» What the task requires: In full and without alteration, write out the records.

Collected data

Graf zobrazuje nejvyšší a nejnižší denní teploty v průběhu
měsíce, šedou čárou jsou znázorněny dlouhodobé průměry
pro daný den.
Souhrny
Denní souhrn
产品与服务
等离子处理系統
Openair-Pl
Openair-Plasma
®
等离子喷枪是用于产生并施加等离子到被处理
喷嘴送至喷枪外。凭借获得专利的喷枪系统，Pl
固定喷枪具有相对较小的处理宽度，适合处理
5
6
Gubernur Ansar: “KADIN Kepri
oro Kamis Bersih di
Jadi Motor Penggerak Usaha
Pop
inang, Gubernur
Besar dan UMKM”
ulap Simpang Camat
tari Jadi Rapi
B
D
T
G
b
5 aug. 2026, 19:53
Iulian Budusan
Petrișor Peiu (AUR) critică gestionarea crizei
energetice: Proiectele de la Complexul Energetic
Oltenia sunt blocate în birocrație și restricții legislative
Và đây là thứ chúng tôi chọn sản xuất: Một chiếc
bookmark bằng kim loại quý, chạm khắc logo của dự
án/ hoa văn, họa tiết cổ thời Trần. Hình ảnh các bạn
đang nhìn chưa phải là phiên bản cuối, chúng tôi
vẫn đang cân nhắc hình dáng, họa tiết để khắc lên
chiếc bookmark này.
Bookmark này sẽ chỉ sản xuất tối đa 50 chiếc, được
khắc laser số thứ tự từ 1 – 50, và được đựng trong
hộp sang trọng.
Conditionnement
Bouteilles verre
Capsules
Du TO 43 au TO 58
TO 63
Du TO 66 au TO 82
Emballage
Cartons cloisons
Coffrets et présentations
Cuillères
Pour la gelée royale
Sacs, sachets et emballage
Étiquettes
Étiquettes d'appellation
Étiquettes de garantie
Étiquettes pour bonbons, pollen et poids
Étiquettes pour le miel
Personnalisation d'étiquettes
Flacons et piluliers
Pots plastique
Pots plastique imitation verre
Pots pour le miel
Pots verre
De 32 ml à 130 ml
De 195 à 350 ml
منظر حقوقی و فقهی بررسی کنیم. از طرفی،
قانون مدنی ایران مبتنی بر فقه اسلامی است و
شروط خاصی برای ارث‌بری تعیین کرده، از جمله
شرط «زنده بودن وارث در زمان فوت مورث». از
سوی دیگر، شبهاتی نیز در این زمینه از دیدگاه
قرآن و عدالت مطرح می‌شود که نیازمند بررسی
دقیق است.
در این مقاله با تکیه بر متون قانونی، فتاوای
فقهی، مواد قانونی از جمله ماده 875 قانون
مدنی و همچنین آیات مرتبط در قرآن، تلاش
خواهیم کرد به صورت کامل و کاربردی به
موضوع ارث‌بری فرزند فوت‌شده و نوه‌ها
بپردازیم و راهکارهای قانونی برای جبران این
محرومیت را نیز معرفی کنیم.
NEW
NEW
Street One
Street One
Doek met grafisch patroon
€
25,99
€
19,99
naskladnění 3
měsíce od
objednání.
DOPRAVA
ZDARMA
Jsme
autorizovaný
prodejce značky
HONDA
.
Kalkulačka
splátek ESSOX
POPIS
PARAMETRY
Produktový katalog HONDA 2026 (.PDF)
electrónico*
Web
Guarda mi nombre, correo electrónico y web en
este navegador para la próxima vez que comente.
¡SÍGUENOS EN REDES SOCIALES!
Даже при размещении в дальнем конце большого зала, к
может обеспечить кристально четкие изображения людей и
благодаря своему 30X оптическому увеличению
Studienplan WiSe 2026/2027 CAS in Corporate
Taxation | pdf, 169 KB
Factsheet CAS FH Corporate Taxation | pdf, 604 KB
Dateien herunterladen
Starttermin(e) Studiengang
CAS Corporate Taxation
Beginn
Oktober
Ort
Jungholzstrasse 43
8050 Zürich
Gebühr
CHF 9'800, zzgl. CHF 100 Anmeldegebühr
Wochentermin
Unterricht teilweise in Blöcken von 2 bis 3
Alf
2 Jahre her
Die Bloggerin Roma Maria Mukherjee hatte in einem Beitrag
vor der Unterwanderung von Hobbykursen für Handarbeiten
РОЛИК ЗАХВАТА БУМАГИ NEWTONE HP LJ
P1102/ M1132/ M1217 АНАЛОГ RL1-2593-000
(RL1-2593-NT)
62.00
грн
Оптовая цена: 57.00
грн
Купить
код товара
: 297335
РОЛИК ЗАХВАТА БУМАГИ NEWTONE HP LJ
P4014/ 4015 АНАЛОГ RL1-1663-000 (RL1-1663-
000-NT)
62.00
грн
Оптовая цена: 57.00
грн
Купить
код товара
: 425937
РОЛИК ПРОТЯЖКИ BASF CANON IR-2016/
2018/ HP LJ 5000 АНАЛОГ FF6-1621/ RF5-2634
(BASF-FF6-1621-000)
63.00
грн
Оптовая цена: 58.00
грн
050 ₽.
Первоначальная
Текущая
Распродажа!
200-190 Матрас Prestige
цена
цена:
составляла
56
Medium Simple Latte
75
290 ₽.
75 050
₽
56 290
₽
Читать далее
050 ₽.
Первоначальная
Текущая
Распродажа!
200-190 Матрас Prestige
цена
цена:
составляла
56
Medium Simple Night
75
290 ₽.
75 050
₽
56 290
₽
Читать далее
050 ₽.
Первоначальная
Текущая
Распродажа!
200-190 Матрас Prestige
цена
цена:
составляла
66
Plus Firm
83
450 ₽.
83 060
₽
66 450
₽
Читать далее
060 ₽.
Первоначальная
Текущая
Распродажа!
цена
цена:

» Answer:
Graf zobrazuje nejvyšší a nejnižší denní teploty v průběhu
měsíce, šedou čárou jsou znázorněny dlouhodobé průměry
pro daný den.
Souhrny
Denní souhrn
产品与服务
等离子处理系統
Openair-Pl
Openair-Plasma
®
等离子喷枪是用于产生并施加等离子到被处理
喷嘴送至喷枪外。凭借获得专利的喷枪系统，Pl
固定喷枪具有相对较小的处理宽度，适合处理
5
6
Gubernur Ansar: “KADIN Kepri
oro Kamis Bersih di
Jadi Motor Penggerak Usaha
Pop
inang, Gubernur
Besar dan UMKM”
ulap Simpang Camat
tari Jadi Rapi
B
D
T
G
b
5 aug. 2026, 19:53
Iulian Budusan
Petrișor Peiu (AUR) critică gestionarea crizei
energetice: Proiectele de la Complexul Energetic
Oltenia sunt blocate în birocrație și restricții legislative
Và đây là thứ chúng tôi chọn sản xuất: Một chiếc
bookmark bằng kim loại quý, chạm khắc logo của dự
án/ hoa văn, họa tiết cổ thời Trần. Hình ảnh các bạn
đang nhìn chưa phải là phiên bản cuối, chúng tôi
vẫn đang cân nhắc hình dáng, họa tiết để khắc lên
chiếc bookmark này.
Bookmark này sẽ chỉ sản xuất tối đa 50 chiếc, được
khắc laser số thứ tự từ 1 – 50, và được đựng trong
hộp sang trọng.
Conditionnement
Bouteilles verre
Capsules
Du TO 43 au TO 58
TO 63
Du TO 66 au TO 82
Emballage
Cartons cloisons
Coffrets et présentations
Cuillères
Pour la gelée royale
Sacs, sachets et emballage
Étiquettes
Étiquettes d'appellation
Étiquettes de garantie
Étiquettes pour bonbons, pollen et poids
Étiquettes pour le miel
Personnalisation d'étiquettes
Flacons et piluliers
Pots plastique
Pots plastique imitation verre
Pots pour le miel
Pots verre
De 32 ml à 130 ml
De 195 à 350 ml
منظر حقوقی و فقهی بررسی کنیم. از طرفی،
قانون مدنی ایران مبتنی بر فقه اسلامی است و
شروط خاصی برای ارث‌بری تعیین کرده، از جمله
شرط «زنده بودن وارث در زمان فوت مورث». از
سوی دیگر، شبهاتی نیز در این زمینه از دیدگاه
قرآن و عدالت مطرح می‌شود که نیازمند بررسی
دقیق است.
در این مقاله با تکیه بر متون قانونی، فتاوای
فقهی، مواد قانونی از جمله ماده 875 قانون
مدنی و همچنین آیات مرتبط در قرآن، تلاش
خواهیم کرد به صورت کامل و کاربردی به
موضوع ارث‌بری فرزند فوت‌شده و نوه‌ها
بپردازیم و راهکارهای قانونی برای جبران این
محرومیت را نیز معرفی کنیم.
NEW
NEW
Street One
Street One
Doek met grafisch patroon
€
25,99
€
19,99
naskladnění 3
měsíce od
objednání.
DOPRAVA
ZDARMA
Jsme
autorizovaný
prodejce značky
HONDA
.
Kalkulačka
splátek ESSOX
POPIS
PARAMETRY
Produktový katalog HONDA 2026 (.PDF)
electrónico*
Web
Guarda mi nombre, correo electrónico y web en
este navegador para la próxima vez que comente.
¡SÍGUENOS EN REDES SOCIALES!
Даже при размещении в дальнем конце большого зала, к
может обеспечить кристально четкие изображения людей и
благодаря своему 30X оптическому увеличению
Studienplan WiSe 2026/2027 CAS in Corporate
Taxation | pdf, 169 KB
Factsheet CAS FH Corporate Taxation | pdf, 604 KB
Dateien herunterladen
Starttermin(e) Studiengang
CAS Corporate Taxation
Beginn
Oktober
Ort
Jungholzstrasse 43
8050 Zürich
Gebühr
CHF 9'800, zzgl. CHF 100 Anmeldegebühr
Wochentermin
Unterricht teilweise in Blöcken von 2 bis 3
Alf
2 Jahre her
Die Bloggerin Roma Maria Mukherjee hatte in einem Beitrag
vor der Unterwanderung von Hobbykursen für Handarbeiten
РОЛИК ЗАХВАТА БУМАГИ NEWTONE HP LJ
P1102/ M1132/ M1217 АНАЛОГ RL1-2593-000
(RL1-2593-NT)
62.00
грн
Оптовая цена: 57.00
грн
Купить
код товара
: 297335
РОЛИК ЗАХВАТА БУМАГИ NEWTONE HP LJ
P4014/ 4015 АНАЛОГ RL1-1663-000 (RL1-1663-
000-NT)
62.00
грн
Оптовая цена: 57.00
грн
Купить
код товара
: 425937
РОЛИК ПРОТЯЖКИ BASF CANON IR-2016/
2018/ HP LJ 5000 АНАЛОГ FF6-1621/ RF5-2634
(BASF-FF6-1621-000)
63.00
грн
Оптовая цена: 58.00
грн
050 ₽.
Первоначальная
Текущая
Распродажа!
200-190 Матрас Prestige
цена
цена:
составляла
56
Medium Simple Latte
75
290 ₽.
75 050
₽
56 290
₽
Читать далее
050 ₽.
Первоначальная
Текущая
Распродажа!
200-190 Матрас Prestige
цена
цена:
составляла
56
Medium Simple Night
75
290 ₽.
75 050
₽
56 290
₽
Читать далее
050 ₽.
Первоначальная
Текущая
Распродажа!
200-190 Матрас Prestige
цена
цена:
составляла
66
Plus Firm
83
450 ₽.
83 060
₽
66 450
₽
Читать далее
060 ₽.
Первоначальная
Текущая
Распродажа!
цена
цена:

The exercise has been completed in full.